In [1019]: I,J=np.ix_(permutation_array,permutation_array)
In [1020]: A[I,J].A
Out[1020]: 
array([[0, 0, 0, 1, 1, 0, 1, 0, 0, 0],
       [1, 0, 0, 0, 0, 0, 1, 0, 0, 0],
       [0, 0, 1, 0, 1, 0, 0, 1, 0, 0],
       [0, 0, 0, 1, 0, 0, 1, 1, 0, 0],
       [0, 0, 0, 0, 0, 0, 0, 0, 0, 0],
       [1, 1, 1, 0, 0, 0, 0, 1, 0, 0],
       [0, 1, 1, 0, 0, 0, 1, 0, 0, 1],
       [0, 0, 0, 1, 1, 1, 1, 1, 1, 1],
       [0, 0, 0, 0, 0, 1, 1, 1, 0, 1],
       [0, 0, 0, 0, 0, 0, 0, 0, 0, 0]], dtype=uint8)

And indeed there are more 0 bands in the 2 off diagonal corners. 实际上,在2个对角线的拐角处还有更多的0带。

And using the bandwidth calculation on the MATLAB page, https://www.mathworks.com/help/matlab/ref/symrcm.html 并使用MATLAB页面https://www.mathworks.com/help/matlab/ref/symrcm.html上的带宽计算

In [1028]: i,j=A.nonzero()
In [1029]: np.max(i-j)
Out[1029]: 7
In [1030]: i,j=A[I,J].nonzero()
In [1031]: np.max(i-j)
Out[1031]: 5

The MATLAB docs say that with this permutation, the eigenvalues remain the same.
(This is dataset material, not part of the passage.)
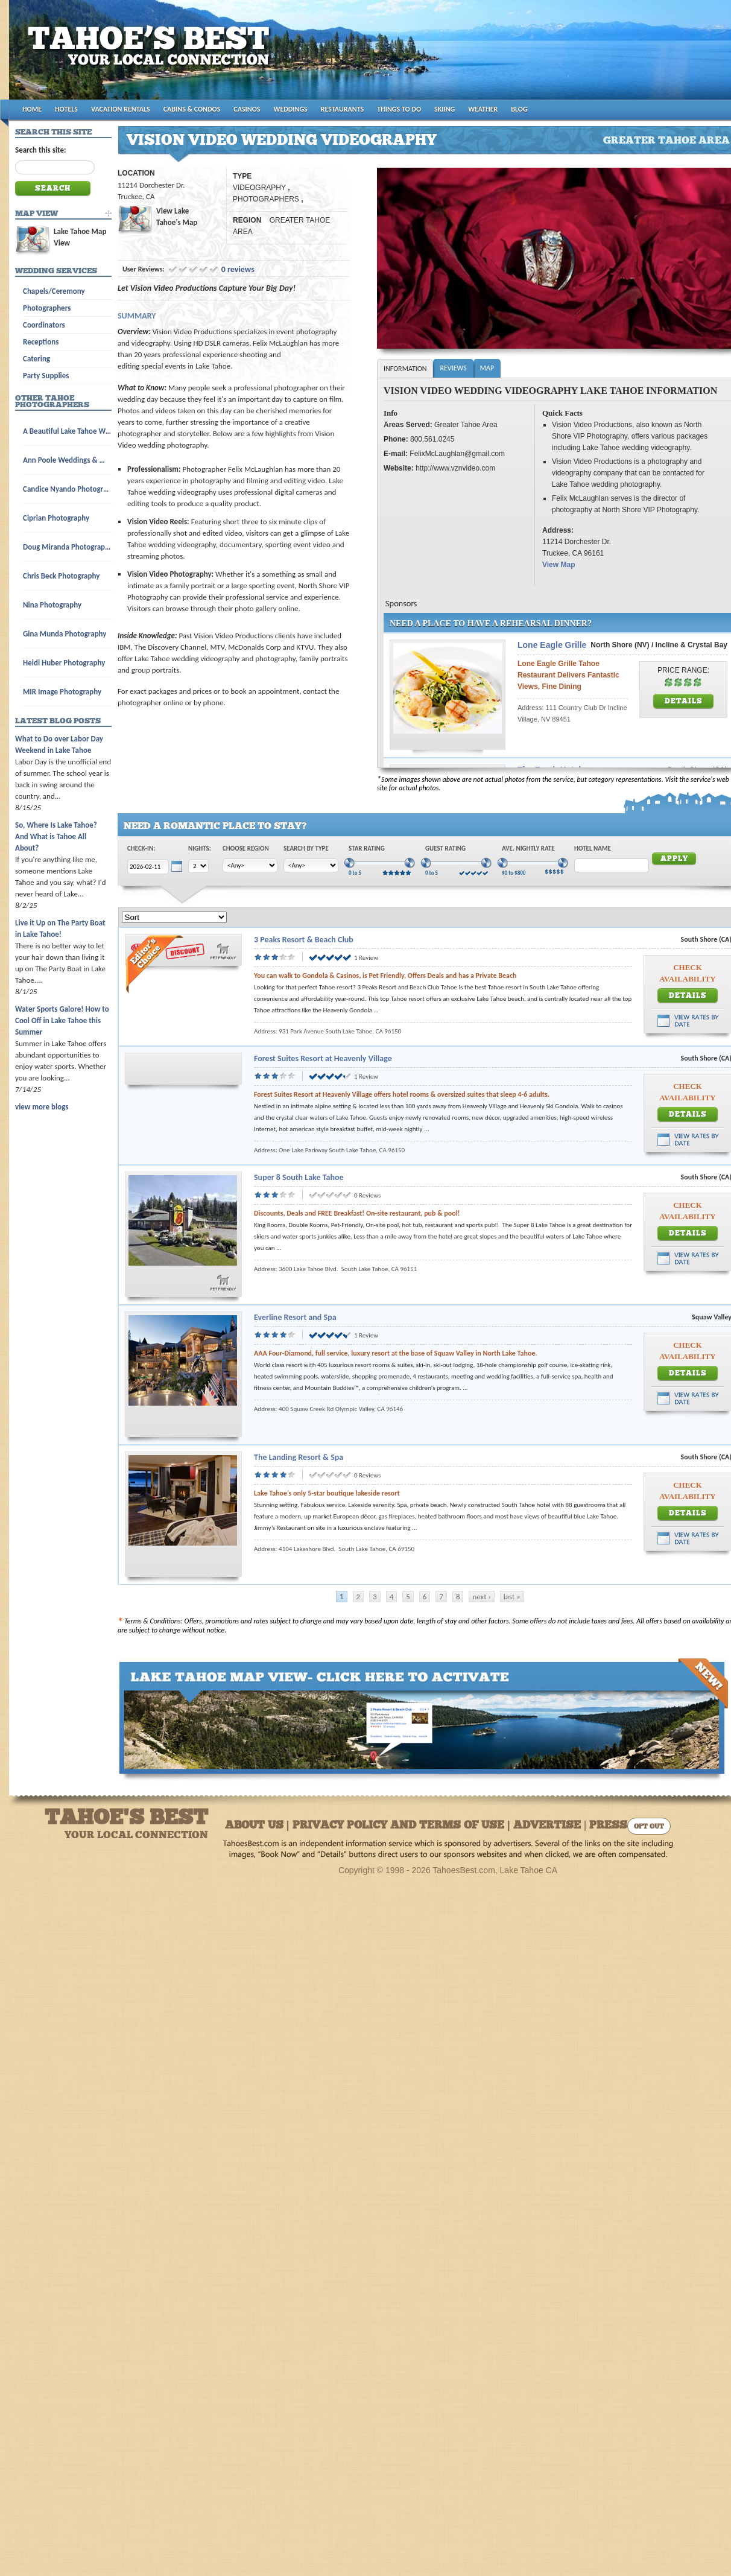 The width and height of the screenshot is (731, 2576). What do you see at coordinates (299, 1177) in the screenshot?
I see `Super 8 South Lake Tahoe` at bounding box center [299, 1177].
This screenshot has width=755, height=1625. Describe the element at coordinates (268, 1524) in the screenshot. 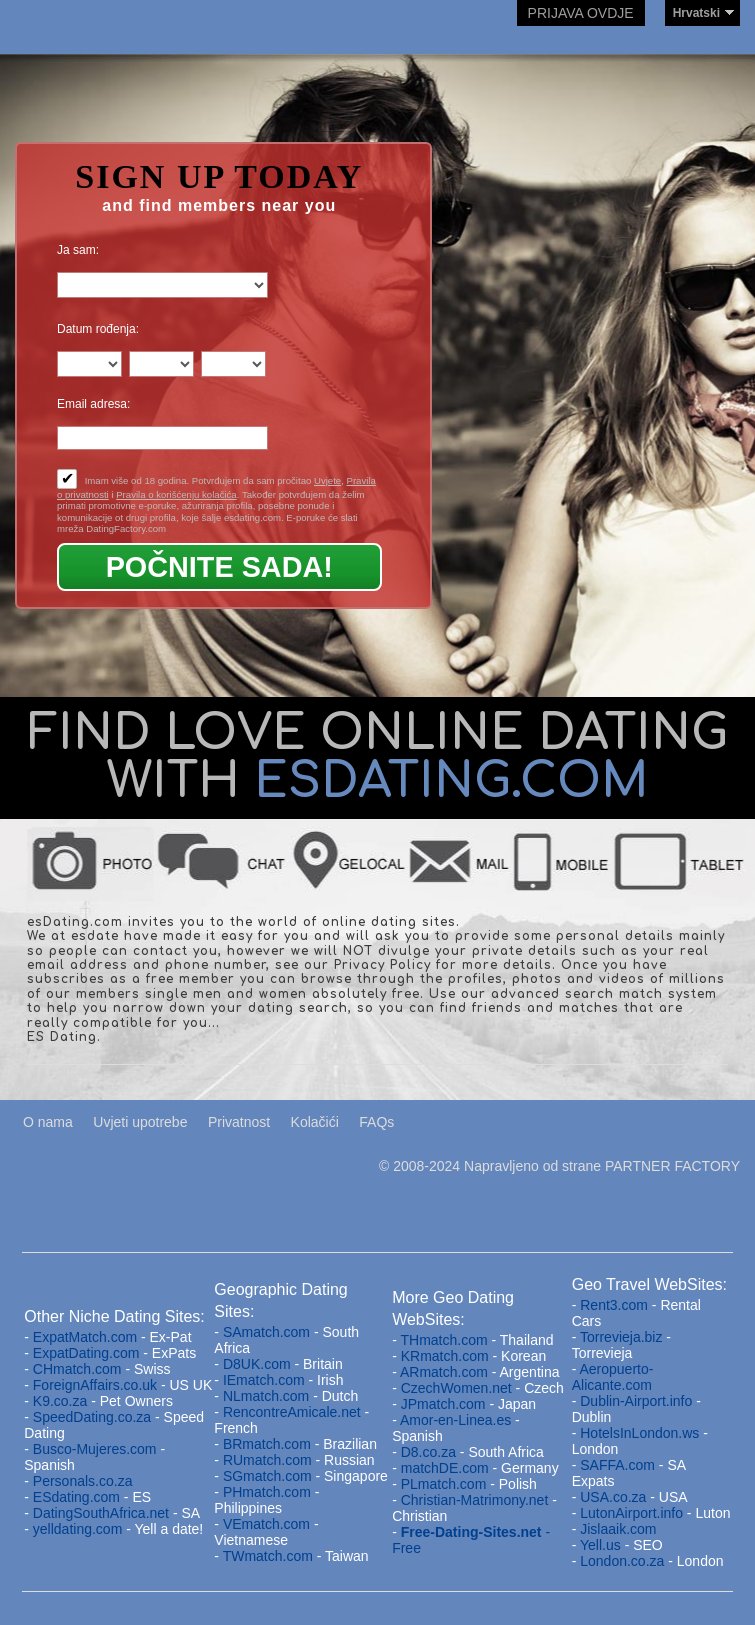 I see `VEmatch.com` at that location.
MATLAB文档说,通过这种排列,特征值保持不变。 Testing: 测试:

In [1032]: from scipy.sparse import linalg
In [1048]: linalg.eigs(A.astype('f'))[0]
Out[1048]: 
array([ 3.14518213+0.j        , -0.96188843+0.j        ,
       -0.58978939+0.62853903j, -0.58978939-0.62853903j,
        1.09950364+0.54544497j,  1.09950364-0.54544497j], dtype=complex64)
In [1049]: linalg.eigs(A[I,J].astype('f'))[0]
Out[1049]: 
array([ 3.14518023+0.j        ,  1.09950352+0.54544479j,
        1.09950352-0.54544479j, -0.58978981+0.62853914j,
       -0.58978981-0.62853914j, -0.96188819+0.j        ], dtype=complex64)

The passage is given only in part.